The subquery + group is required to perform deduplication of multiple records on the same/day country.

In this example, we can see that listing all partitions is a very costly operation as it needs to perform a full scan of the event table. Due to the reformatting that we have to perform to extract the day, we cannot properly use indices.

On a large event database, that cost might be prohibitively high.

In that case, instead of providing a SQL query to list partitions, we can explicitly list the available partitions by entering something like : 2013-01-01/2013-10-01|france,uk,italy,germany (see Partition identifiers for details).

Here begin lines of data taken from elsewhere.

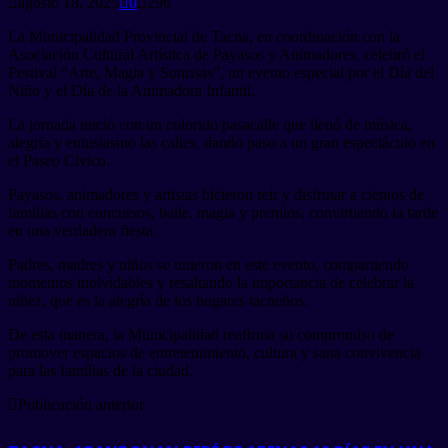
agosto 18, 2025
0
296
La Municipalidad Provincial de Tacna, en coordinación con la
Asociación Cultural Artística de Payasos y Animadores, celebró el
Festival “Arte, Magia y Sonrisas”, un evento especial por el Día del
Niño y el Día de la Animadora Infantil.
La jornada inició con un colorido pasacalle que llenó de música,
alegría y entusiasmo las calles, dando paso a un gran espectáculo en
el Paseo Cívico.
Payasos, animadores y artistas hicieron reír y disfrutar a cientos de
familias con concursos, baile, magia y premios, convirtiendo la tarde
en una verdadera fiesta.
Padres, madres y niños se unieron en este evento, compartiendo
momentos inolvidables y resaltando la importancia de celebrar la
niñez, que es la alegría de los hogares tacneños.
De esta manera, la Municipalidad reafirma su compromiso de
promover espacios de entretenimiento, cultura y sana convivencia
para las familias de la ciudad.
Publicación anterior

Note that explicitly listing partitions is generally not desirable for “live” datasets, for which new partitions are created each day.

To finish, we need to explicitly give a partition identifier that Data Science Studio will use for preview. For example 2013-04-06|france

Writing in partitioned SQL datasets

There are two main ways to write in a partitioned SQL table:

In the second case, the writes are “controlled” by Data Science Studio (see Recipes for partitioned datasets for more details).

When the write is controlled by DSS, the following is automatically made for you:

  • Creating the table if it’s not yet created
  • Checking that the schema of the table is still valid
  • Dropping pre-existing records corresponding to the partition being written (to ensure idempotence)
  • Setting the output partition in all records being inserted

You do not need to make sure that the partitioning column appears in the records being inserted. DSS will always fill it with the value of the partition being written. However, it is mandatory to have the partitioning column appear in the output schema. (This will automatically be done for you if you create the managed dataset by copying the partitioning from another dataset).

SQL datasets and time partitioning

When using time-based partitioning on a SQL table, the partitioning column must NOT be of Date type. Instead, it must be of “string” type, and contain values compatible with the partition identifier syntax of Data Science Studio, that is : 2013-02-28-14 for hour-partitioning 2013-02-28 for day-partitioning 2013-02 for month-partitioning 2013 for year-partitioning

The same thing is valid for SQL query datasets : the substitution values are given using the partition identifier syntax.

Native partitioning and number of partitions

Most database engines do not support an arbitrary number of partitions when using their native partitioning support. For example, Vertica only supports 1024 partitions per table. This might make it impossible to keep, for example, a hour-level partitioning in the database.